Exercise aim: Starting at the line that contains "0913943816 (170, 604)" in the listing below, write out every line word for word until you have written the line that contains "Voir cette voiture (230, 1097)".

Records shown:

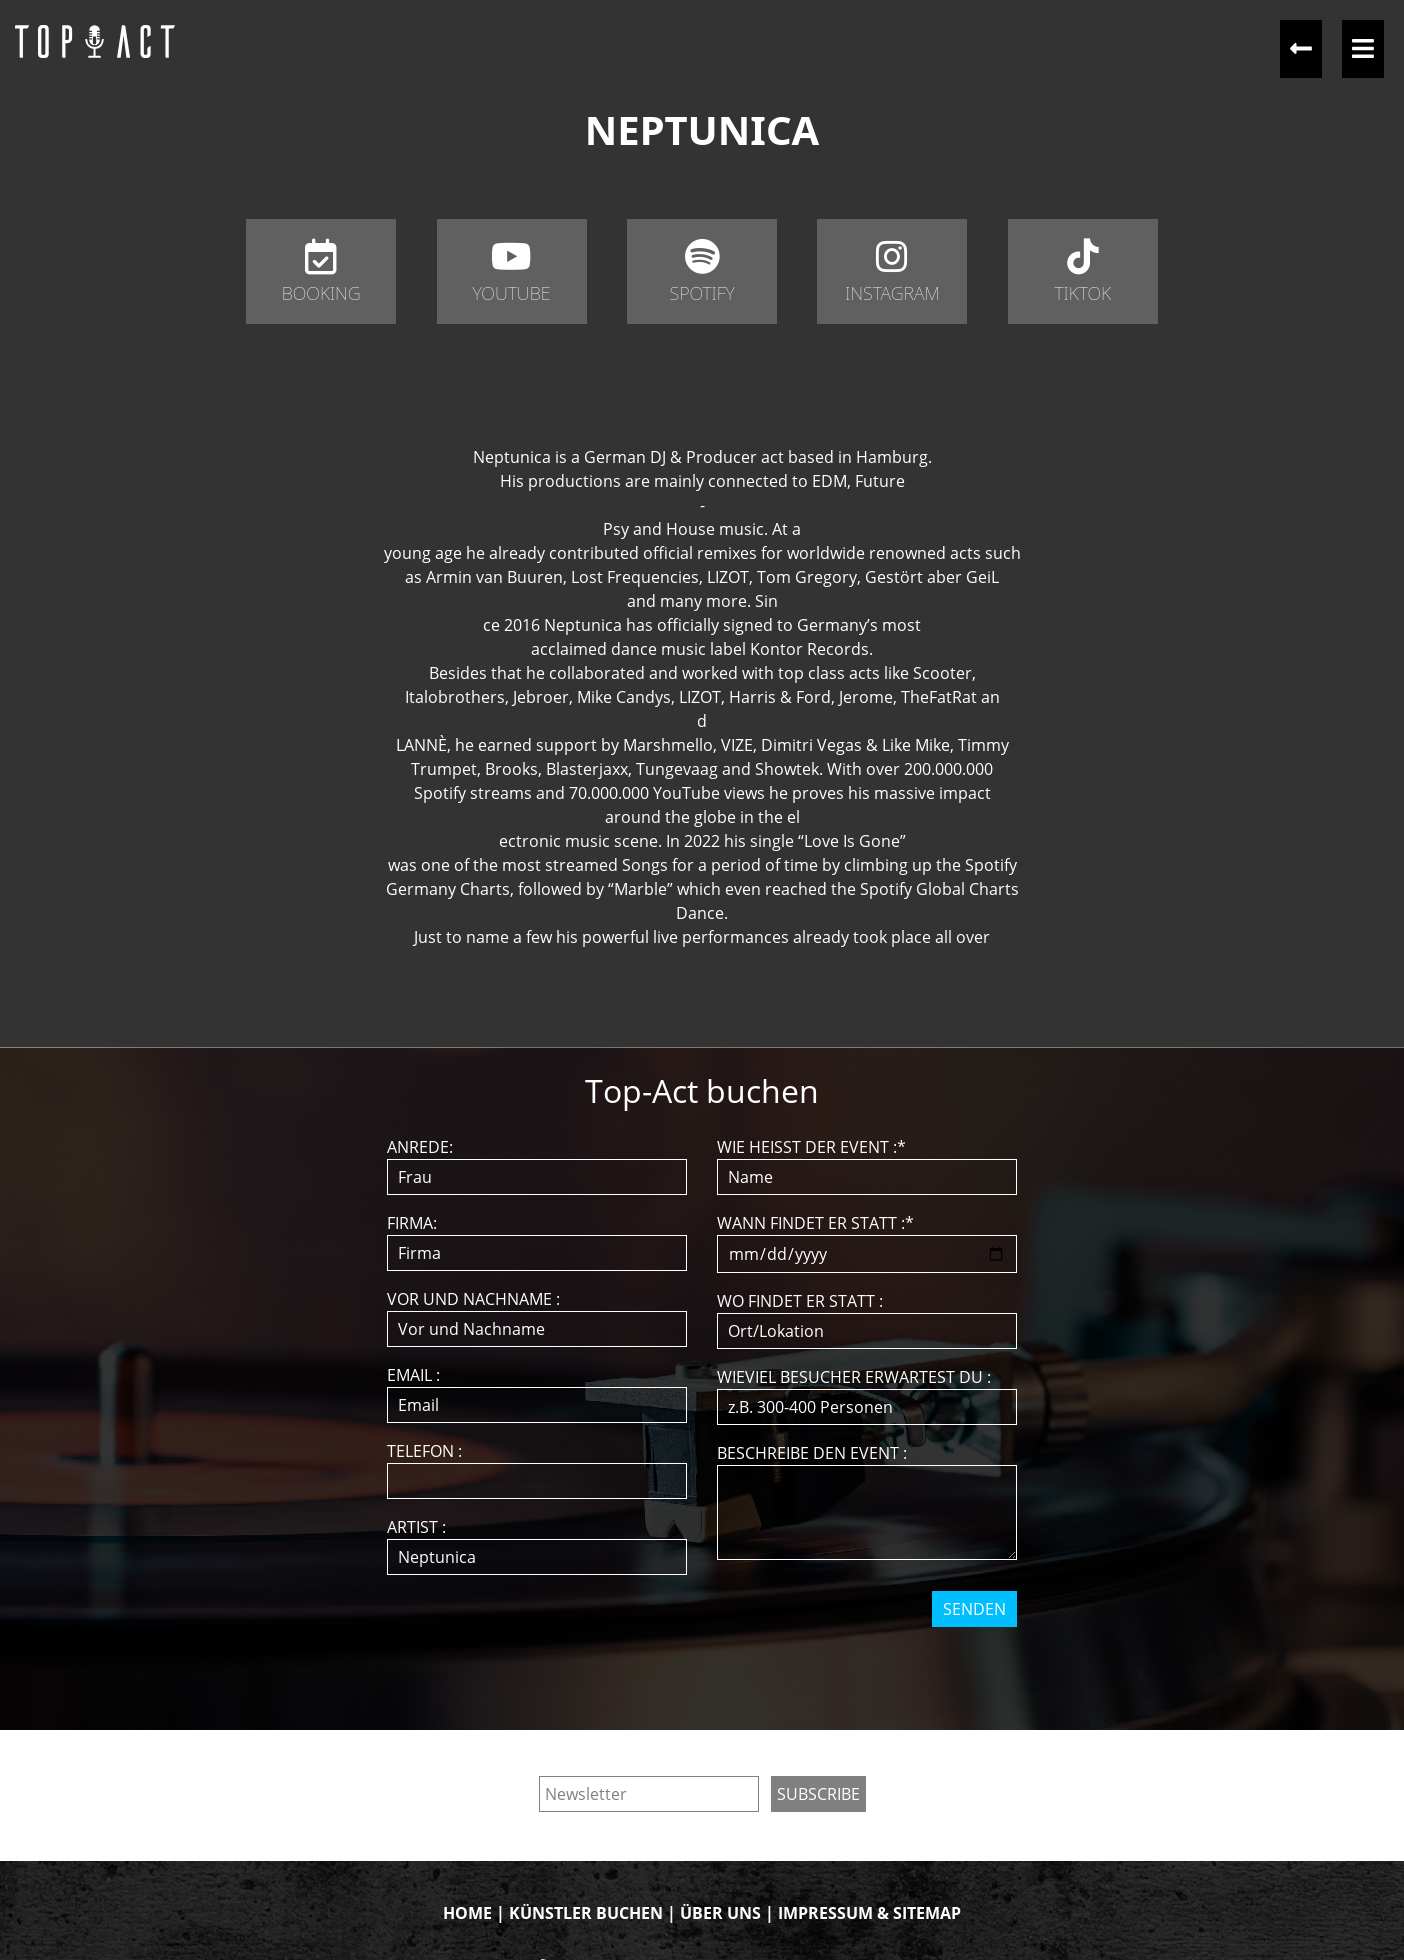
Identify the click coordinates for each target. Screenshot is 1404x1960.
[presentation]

==

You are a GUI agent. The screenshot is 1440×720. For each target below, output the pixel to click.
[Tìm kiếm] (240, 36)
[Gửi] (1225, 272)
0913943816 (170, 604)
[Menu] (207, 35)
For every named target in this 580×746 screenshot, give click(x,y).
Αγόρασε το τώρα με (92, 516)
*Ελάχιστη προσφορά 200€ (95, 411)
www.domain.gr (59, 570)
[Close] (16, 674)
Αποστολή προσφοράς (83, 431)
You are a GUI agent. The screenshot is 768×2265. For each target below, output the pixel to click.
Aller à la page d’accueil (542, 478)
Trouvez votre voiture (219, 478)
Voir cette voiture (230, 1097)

Written answer:
0913943816 (170, 604)
[Menu] (207, 35)
For every named target in this 580×746 screenshot, give click(x,y).
Αγόρασε το τώρα με (92, 516)
*Ελάχιστη προσφορά 200€ (95, 411)
www.domain.gr (59, 570)
[Close] (16, 674)
Αποστολή προσφοράς (83, 431)
You are a GUI agent. The screenshot is 768×2265. For each target below, output the pixel to click.
Aller à la page d’accueil (542, 478)
Trouvez votre voiture (219, 478)
Voir cette voiture (230, 1097)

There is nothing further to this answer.